A KNN (Figure 1, see. PDFThe ANN consists of several neurons arranged in layers (input, hidden, and output layers). Here, we present DEEP LEARNING (DL) [4], in which the ANN contains several hidden intermediate layers. Three types of neurons are classified, each assigned to its respective layer: input, output, and hidden neurons. An artificial neuron (Figure 2, see Figure 3) is represented by a layer of the ANN. PDFThe system calculates a single output value o, which it transmits to all neurons connected to it. A connection between two neurons is assigned a weight w, which allows for the attenuation or amplification of a signal.

Learning involves meaningfully changing the weights until a termination criterion is reached (learning by error). During this process, an output is repeatedly calculated and optimized by adjusting the weights. Termination criteria for this learning phase can be a maximum number of iterations, a good solution (optimal output), or a minimal change in the network output. After the learning phase is complete, all weights of a k-nearest neighbor (KNN) represent the learned knowledge. The previously mentioned depth of a KNN refers to the number of hidden layers, and with today's computing power, several hundred layers can be computed.

Benefits and comparison with classical solution methods

Application areas for KNN (K-nearest neighbors) are primarily found where the complexity of physical or mathematical models is very high, or where details are important but cannot be considered in a model. Key disadvantages of KNN include the high computational effort, the large amount of data required, and the lack of a readable or understandable underlying structure.

A key advantage is the universal applicability of KNN, as no system knowledge is required for its creation. Furthermore, all relevant data can be processed directly, regardless of its quality (e.g., noise, resolution, etc.).

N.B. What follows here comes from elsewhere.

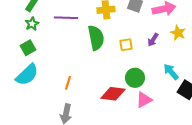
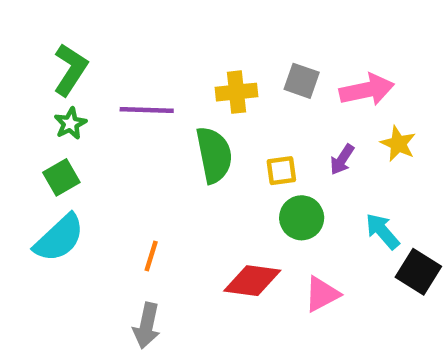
green circle: (135, 78) -> (302, 218), moved

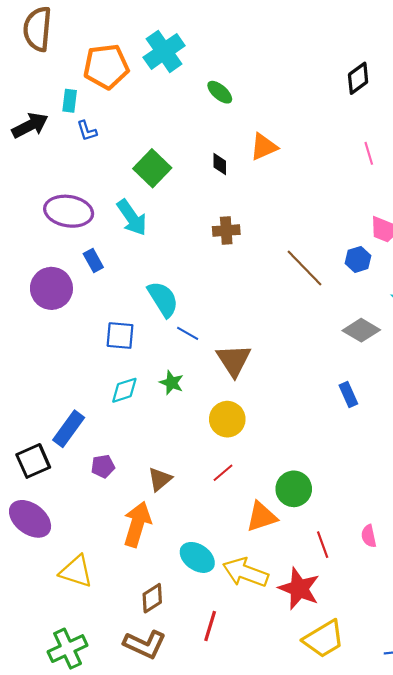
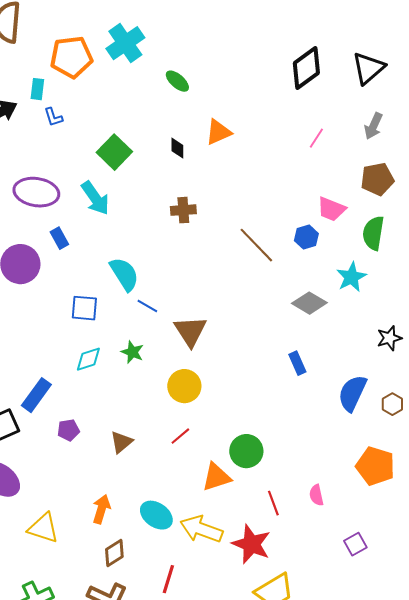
black diamond: (358, 78) -> (306, 68), size x1.4
pink line: (369, 153) -> (316, 138), turned 50
orange arrow: (137, 524) -> (101, 509), moved, size x0.7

In principle, large datasets are a prerequisite for the meaningful application of KNN. However, to utilize them correctly, it is useful to introduce a closely related field: DATA MINING (DM). DM is closely related to ML in terms of methods and goals.

Process of a DM project

One way to carry out a DM project [5] is the „Cross Industry Standard Process for Data Mining“ (Figure 3, see below). PDFThis outlines the essential steps of a data-driven project. New insights are incorporated iteratively to improve and repeat previous steps.

Understanding the problem

A prerequisite for the success of a project is a comprehensive understanding of the research question and the objectives. Often, there are specifications for the analysis, such as achieving the best possible results, ensuring good interpretability, or maintaining speed. The content-related objectives must be translated into an optimizable metric that is as clearly defined or easily measurable as possible and that best represents the research question.

Understanding the data

The software involved in the creation, processing, storage, and use of the data must be analyzed. There may be indications that the data is not representative for the intended use case or that the data contains errors. Descriptive statistical measures, outlier analysis, and exploratory graphs are useful for gaining an initial understanding.

Data processing

It makes sense to split the data (Figure 4, see below). PDF), so that the developed models (such as KNN) can be tested and validated using some of the data.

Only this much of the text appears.